● EXERCISE DIRECTIONS: The lines below, from the one holding "oft, Nuneaton, CV10" through the one holding "K Mall Kollam", are to be restated word for word, with all images left out.

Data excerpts
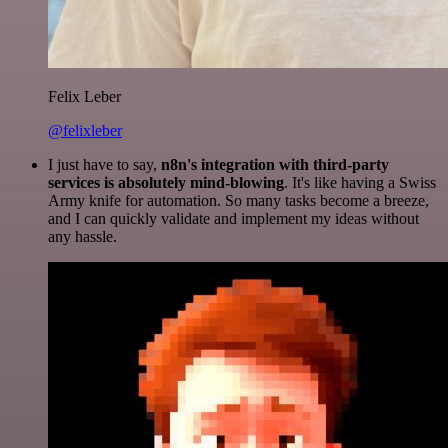
Felix Leber
@felixleber
I just have to say,
n8n's integration with third-party
services is absolutely mind-blowing
. It's like having a Swiss
Army knife for automation. So many tasks become a breeze,
and I can quickly validate and implement my ideas without
any hassle.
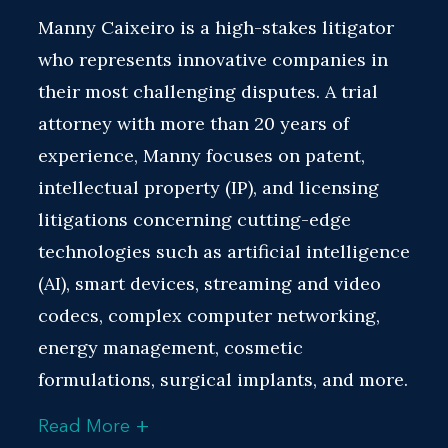
Manny Caixeiro is a high-stakes litigator
who represents innovative companies in
their most challenging disputes. A trial
attorney with more than 20 years of
experience, Manny focuses on patent,
intellectual property (IP), and licensing
litigations concerning cutting-edge
technologies such as artificial intelligence
(AI), smart devices, streaming and video
codecs, complex computer networking,
energy management, cosmetic
formulations, surgical implants, and more.
+
Read More
Manny is a recognized leader in the field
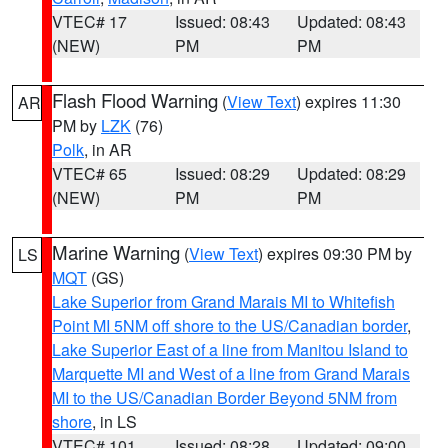
VTEC# 17
Issued: 08:43
Updated: 08:43
(NEW)
PM
PM
Flash Flood Warning
(
View Text
) expires 11:30
AR
PM by
LZK
(76)
Polk
, in AR
VTEC# 65
Issued: 08:29
Updated: 08:29
(NEW)
PM
PM
Marine Warning
(
View Text
) expires 09:30 PM by
LS
MQT
(GS)
Lake Superior from Grand Marais MI to Whitefish
Point MI 5NM off shore to the US/Canadian border
,
Lake Superior East of a line from Manitou Island to
Marquette MI and West of a line from Grand Marais
MI to the US/Canadian Border Beyond 5NM from
shore
, in LS
VTEC# 101
Issued: 08:28
Updated: 09:00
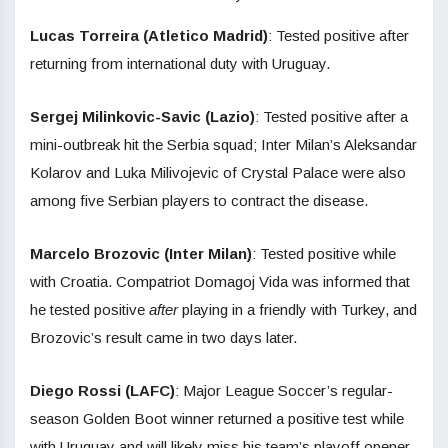
Lucas Torreira (Atletico Madrid)
: Tested positive after
returning from international duty with Uruguay.
Sergej Milinkovic-Savic (Lazio)
: Tested positive after a
mini-outbreak hit the Serbia squad; Inter Milan’s Aleksandar
Kolarov and Luka Milivojevic of Crystal Palace were also
among five Serbian players to contract the disease.
Marcelo Brozovic (Inter Milan)
: Tested positive while
with Croatia. Compatriot Domagoj Vida was informed that
he tested positive
after
playing in a friendly with Turkey, and
Brozovic’s result came in two days later.
Diego Rossi (LAFC)
: Major League Soccer’s regular-
season Golden Boot winner returned a positive test while
with Uruguay and will likely miss his team’s playoff opener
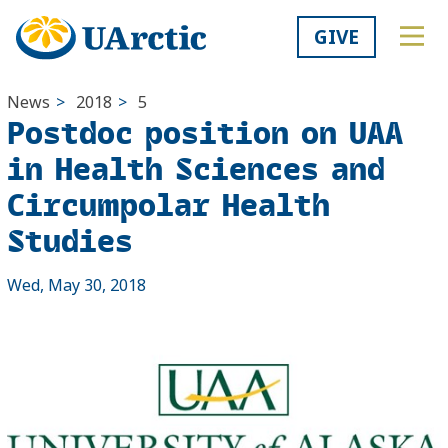
GIVE
News
>
2018
>
5
Postdoc position on UAA
in Health Sciences and
Circumpolar Health
Studies
Wed, May 30, 2018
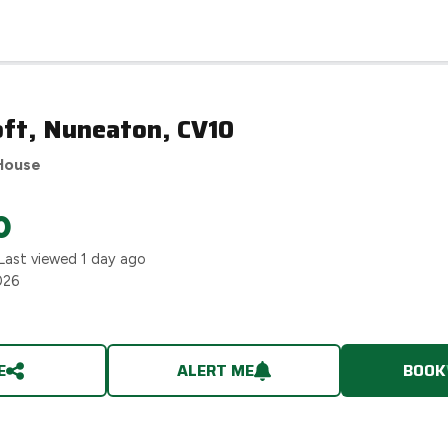
oft, Nuneaton, CV10
House
0
Last viewed
1 day ago
026
E
ALERT ME
BOOK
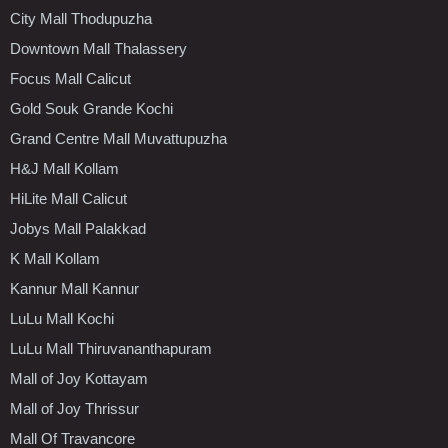
City Mall Thodupuzha
Downtown Mall Thalassery
Focus Mall Calicut
Gold Souk Grande Kochi
Grand Centre Mall Muvattupuzha
H&J Mall Kollam
HiLite Mall Calicut
Jobys Mall Palakkad
K Mall Kollam
Kannur Mall Kannur
LuLu Mall Kochi
LuLu Mall Thiruvananthapuram
Mall of Joy Kottayam
Mall of Joy Thrissur
Mall Of Travancore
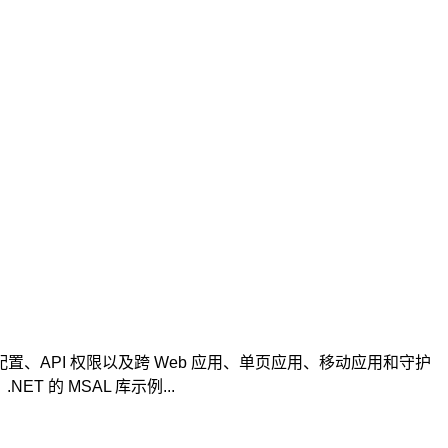
份验证配置、API 权限以及跨 Web 应用、单页应用、移动应用和守护
 的 MSAL 库示例...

● ANSWER TO THIS PROBLEM:
oft, Nuneaton, CV10
House
0
Last viewed
1 day ago
026
E
ALERT ME
BOOK
City Mall Thodupuzha
Downtown Mall Thalassery
Focus Mall Calicut
Gold Souk Grande Kochi
Grand Centre Mall Muvattupuzha
H&J Mall Kollam
HiLite Mall Calicut
Jobys Mall Palakkad
K Mall Kollam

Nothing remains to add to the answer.